バイト列の初期化方法。シングルクォートを使うか、あるいは[]byte(“文字列”)で初期化するのがわかりやすい。 utf8.RuneSelfは整数128のエイリアス。utf8エンコードの基本の数になる。8ビット=1バイト(256通り)として1文字分。128を超えると2バイトになる。

// rune, sizeを返す
fmt.Println(utf8.DecodeRune([]byte("a"))) // 97 1
fmt.Println(utf8.DecodeRune([]byte("¶"))) // 182 2
fmt.Println(utf8.DecodeRune([]byte("あ"))) // 12354 3
func truncate(b []byte) []byte {
        if true {
                n := 5 // ここは小数精度設定で注入される
                for i := 0; i < len(b); {
                        n--
                        if n < 0 {
                                return b[:i]
                        }
                        wid := 1
                        if b[i] >= utf8.RuneSelf {
                                _, wid = utf8.DecodeRune(b[i:])
                        }
                        // 文字のバイト数分ループを飛ばす
                        i += wid
                }
        }
        return b
}

func main() {
        test := []byte("abcdefg")
        fmt.Println(test, truncate(test)) // truncateされる
        nihon := []byte("日本語日本語")
        fmt.Println(len(nihon), len(truncate(nihon))) // 18 -> 15
        // 3バイト文字が5個にtruncateされることで、バイト数が15になる
}

precisionの指定方法

小数精度の指定方法。

fmt.Printf("%.9s", 4) # -> %!s(int=000000004)

フォーマットの対応付けはどうやってるか

フォーマットを解釈するところはわかったが、対応づけてフォーマット文字の部分に文字列を加えている部分がよくわかってない。

doPrintf(format: string, a: any)みたいな感じで呼ばれる。

それぞれの構造体の役割

  • pp(print.go)
  • fmt(format.go) ppに埋め込まれる構造体。
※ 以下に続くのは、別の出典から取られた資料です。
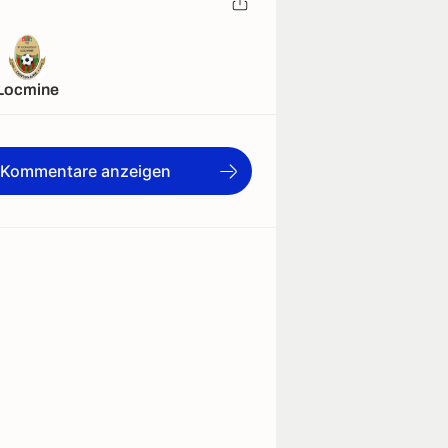
Locmine
e Kommentare anzeigen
fmt{型}系メソッドがある
  • buffer(print.go) bufferへの大きな依存を防ぐため、シンプルにbyteで実装している
  • ss(scan.go)

表示の意味

os.Stdout(/dev/stdout)に書き込むのが、表示の意味。 結果がすべて出るまでは一時的にpp.bufに入れておき、一気にos.Stdoutに書き込んで表示する。

一見println()とファイルは関係なさそうだが、実行するたびにファイル書き込みを行っている。